For me the most fascinating thing about Emacs was (and still is) that you can extend it to all kinds of use cases and situations. The learning curve is sometimes very high, but when a package works Emacs is a helper that doesn't get in your way. And if everything fails just type M-x doctor and everything is easier ;-)

Emacs is also really great as a windowing interface for users remotely logging in over a text terminal interface. You can launch shells in Emacs buffers and copy/paste text between them and document buffers.

This was a really big deal when I was in college and my access to the university's VAXes were via 80x24 text terminals (whether hard-wired or dial-up).

I also think that the "Gnus" news reader (shipped with most builds of Emacs) is the best NNTP news reader ever written.

The joke about Emacs being "an operating system with a text editor included" is not so much a complaint, but a reference to the fact that it is a really good application platform thanks to an incredibly robust LISP programming environment.

> Emacs is also really great as a windowing interface for users remotely logging in over a text terminal interface.

I second that. Even in today's world of GUI based IDEs, there are many times in which you only have a terminal when you are supporting a client remotely. I can troubleshoot things while having a view of the configuration or source code in view using eshell or compare files from two different locations using TRAMP mode (I hate the term but that's how's called).

I have been using Emacs user since my professor made me use it back at school (version 18 if memory serves me well).

In reply to by David C.

The word "tramp" here in New Zealand means "to hike" -- that is, take a long walk for leisure purposes through a natural setting. One might "go for a tramp" or "go tramping" over a weekend. The term within Emacs seems quite appropriate, at least regionally!

In reply to by Papo Anaya

Great point. I feel like when one discovers dired-mode, it can be a game changer.

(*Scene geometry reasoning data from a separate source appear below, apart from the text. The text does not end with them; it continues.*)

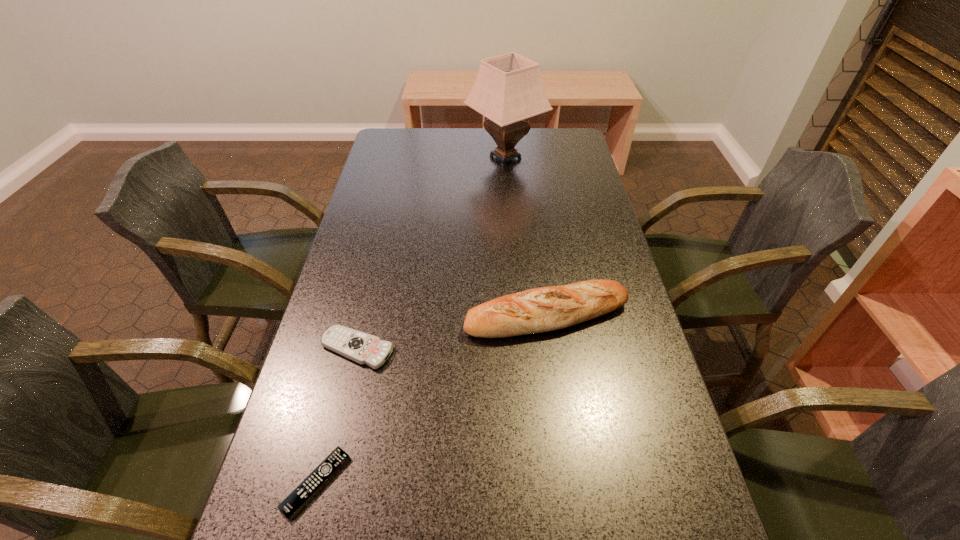 Where is `vacant region located on the back of the shorter remote control`? The height and width of the screenshot is (540, 960). vacant region located on the back of the shorter remote control is located at coordinates (347, 363).

Identify the location of object that is at the far edge. (508, 89).

The height and width of the screenshot is (540, 960). Identify the location of lampshade that is at the right edge. (508, 89).

The width and height of the screenshot is (960, 540). In order to click on baguet present at the right edge in this screenshot , I will do `click(537, 310)`.

Where is `object that is at the far right corner`? object that is at the far right corner is located at coordinates (508, 89).

Locate an element on the screen. vacant space at the far edge of the desktop is located at coordinates (430, 128).

At what (x,y) coordinates should I click in order to perform the action: click on vacant space at the left edge of the desktop. Please return your answer as a coordinate pair (x, y). The image size is (960, 540). Looking at the image, I should click on (274, 462).

You are a GUI agent. You are given a task and a screenshot of the screen. Output one action in this format:
    pyautogui.click(x=<x>, y=<y>)
    Task: Click on the blank space at the right edge of the desktop
    
    Given the screenshot: What is the action you would take?
    pyautogui.click(x=551, y=170)

Locate an element on the screen. The image size is (960, 540). vacant space at the far left corner of the desktop is located at coordinates (408, 154).

You are a GUI agent. You are given a task and a screenshot of the screen. Output one action in this format:
    pyautogui.click(x=<x>, y=<y>)
    Task: Click on the vacant space at the far right corner of the desktop
    This screenshot has width=960, height=540.
    Given the screenshot: What is the action you would take?
    pyautogui.click(x=576, y=156)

When I found out dired-mode and shell, I basically stopped closing Emacs....ever.

In reply to by David C.

I've got a fun little tale: Back before I'd ever heard of Unix, let alone used it, on the Digital Equipment Corporation's DECsystem-10, running a very non-Unix-like OS, TOPS-10, It had two editors at the time: a character-based editor, TECO (the Text Editor and COrrector) and a line-based editor, SOS (Son of Stopgap). Well, our systems programmer found this new-fangled screen-based editor and installed it: FINE (Fine is Not Emacs). I had no idea what that meant except that it was a fantastic editor. Fast-forward through several OS's to Linux, and lo and behold, I see the name emacs... and find the parent of an old friend there to greet me.

Ah TECO! the infamous paper tape editor.

Emacs was originally short for "Editing MACroS" and the first version was written in TECO.

Back in the days when I was working on Multics, we used to play a game with TECO, as most of its commands were single characters IIRC: type in your initials/name and see what it does.

I see from the wikipedia article that we were not alone in this.

In reply to by kjcole

That's a new game for me. I like it. Lacking single-character commands, my initials combined with Ctrl essentially cuts a newline character. Not terribly exciting, but them's the rules.

In reply to by dgrb

Emacs is the only editor I use. It can be extended with many useful add-ons.

A better Cheat Sheet is the official GNU Emacs cheat sheet.

Allowing for subjectivity, I'm biased to the cheat sheet I created. I think at the end of the day, though, the "best" cheat sheet is the one that works for $USER.

In reply to by Rick

Some of those key binding make sense if you're old enough: I started using emacs c1981.

The W in C-W and Alt-W stood for "wipe" and the Y in C-Y for "yank".